17 Replies Latest reply on Oct 8, 2009 2:57 PM by jeff.stewart

    Monitoring Orion for Performance?

    ecornwell

      Hello,

      I opened up a case because I noticed I was missing some data and the web interface felt slow.  I've seen others post on this topic but I've never really found what I've needed.  As part of the case, I was told it looks like the problem might be because of the database.  I've seen the system requirments and we currently don't follow a few of them.

      1. The DB Server is a VM.
      2. The DB/VM was on local storage which was RAID 5
      2a. We moved the VM to our SAN. 

      Moving to the SAN seemed to help a bit but not as much as I was hoping.

      I'd like to be able to show proof that we are really running into a problem but I'm not sure what to monitor.  I'm no MSSQL expert and we don't really have anyone on staff that is a true expert in it either. 
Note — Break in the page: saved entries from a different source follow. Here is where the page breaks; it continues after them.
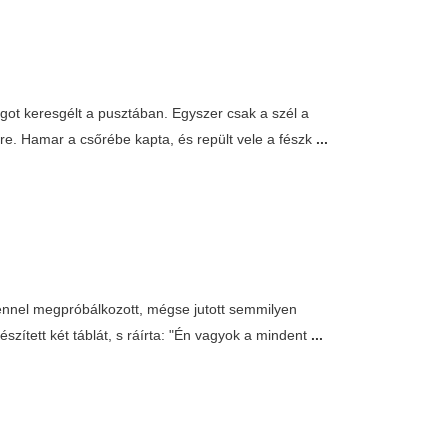
got keresgélt a pusztában. Egyszer csak a szél a
ldre. Hamar a csőrébe kapta, és repült vele a fészk
...
dennel megpróbálkozott, mégse jutott semmilyen
észített két táblát, s ráírta: "Én vagyok a mindent
...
      We have APM and I'd like to be able to use it and NPM to really show that there is a problem if there is one.  Can anyone give me a good place to start monitoring and what to look for?  

      We have the server monitored with NPM and we've used the default APM monitor for MSSQL 2005 server but I don't really know what I'm looking at and what values are important.

      Thanks! 

        • Re: Monitoring Orion for Performance?
          bshopp

          I would start with Disk Queue Length for DB performance monitoring using the APM SQL Server template

            • Re: Monitoring Orion for Performance?
              jeff.stewart

              Ecornwell, I just added this counter to watch out DBs in APM.   Let me know if you have any questions about it.

                • Re: Monitoring Orion for Performance?
                  ecornwell

                  Thank you both for the response.  Here is what I'm currently using.

                  SELECT AvgDiskQueueLength FROM Win32_PerfFormattedData_PerfDisk_PhysicalDisk WHERE Name="_Total"

                  Is this what I'm looking for or do I need to break it out more.  Also, what is considered a "bad" value.  I'd like to set the warning and critical states.  The high for today was about 330 and it looks like it was during the DB maintenance.

                    • Re: Monitoring Orion for Performance?
                      jeff.stewart

                      Are you using the Performance Counter witin APM?  This is what I'm monitoring;

                      I've always heard that you want it under 2.0.  Brandon is this correct?

                        • Re: Monitoring Orion for Performance?
                          bshopp

                          I think that is correct, here is a good article Dev gave me, see here, but less than '2' is good number for disk queue length. 

                           

                            • Re: Monitoring Orion for Performance?
                              ecornwell

                              Thank you for your help.  I've added the performance monitors and I'll keep track of them.

                                • Re: Monitoring Orion for Performance?
                                  ecornwell

                                  If I could get APM to be stable, I might be able to get some data.  I checked before I left and it was collecting data then when I checked this morning it hadn't collected in 12 hours.  I checked and both the Job services weren't running.  I restarted them and got 1 collection and now it's been over 50 minutes since the last.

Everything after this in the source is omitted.